TASK DIRECTIONS:
Would you restate, word for word, only the lines starting at the one with "ター授業」のノウハウを広くオープンに共有させていた" and ending with the final line of the entries below? Pictures stay out.

SUPPLIED ENTRIES:
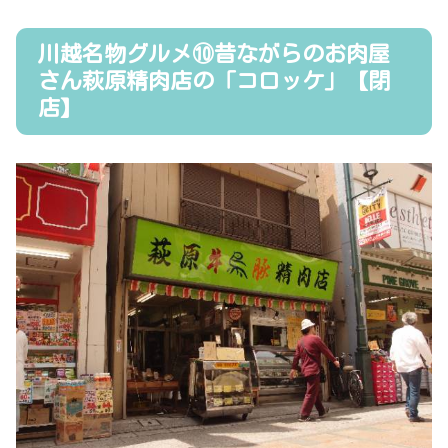
川越名物グルメ⑩昔ながらのお肉屋
さん萩原精肉店の「コロッケ」【閉
店】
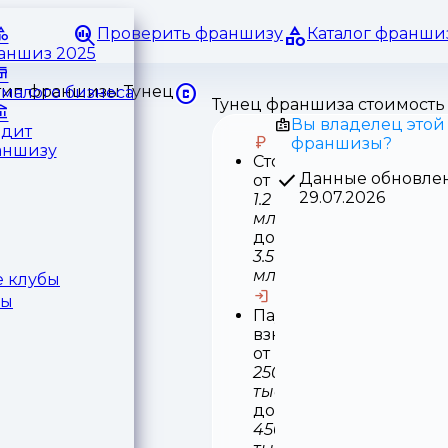
Проверить франшизу
Каталог франши
раншиз 2025
малого бизнеса
Тунец франшиза стоимость
Вы владелец этой
едит
франшизы?
аншизу
Стоимость
Данные обновле
от
29.07.2026
1.2
млн
до
3.5
млн
 клубы
ры
Паушальный
взнос
от
250
тыс
до
450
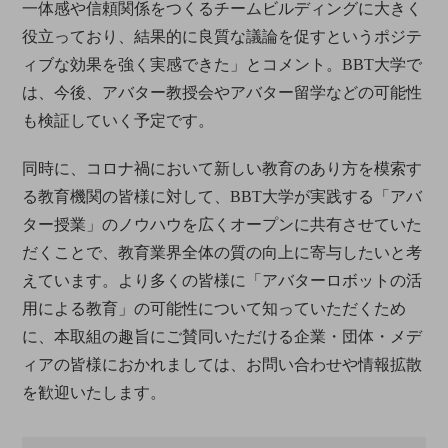
一体感や信頼関係をつくるチームビルディングに大きく
役立っており、結果的に良質な議論を促すというポジテ
ィブな効果を強く実感できた」とコメント。BBT大学で
は、今後、アバター教授会やアバター留学などの可能性
も検証していく予定です。
同時に、コロナ禍において新しい教育のあり方を模索す
る教育機関の皆様に対して、BBT大学が実践する「アバ
ター授業」のノウハウを広くオープンに共有させていた
だくことで、教育業界全体の質の向上に寄与したいと考
えています。より多くの皆様に「アバターロボットの活
用による教育」の可能性について知っていただくため
に、本取組の趣旨にご賛同いただける企業・団体・メデ
ィアの皆様におかれましては、お問い合わせや情報拡散
を歓迎いたします。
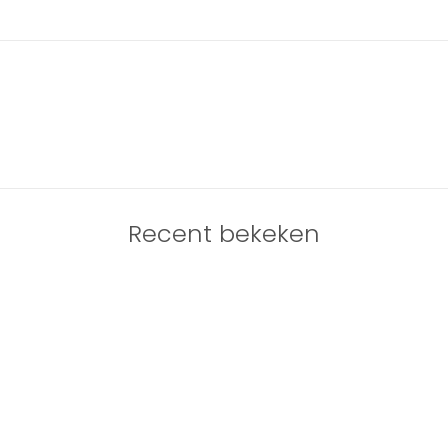
Recent bekeken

OUTPUT OF THE TASK:
ター授業」のノウハウを広くオープンに共有させていた
だくことで、教育業界全体の質の向上に寄与したいと考
えています。より多くの皆様に「アバターロボットの活
用による教育」の可能性について知っていただくため
に、本取組の趣旨にご賛同いただける企業・団体・メデ
ィアの皆様におかれましては、お問い合わせや情報拡散
を歓迎いたします。
Recent bekeken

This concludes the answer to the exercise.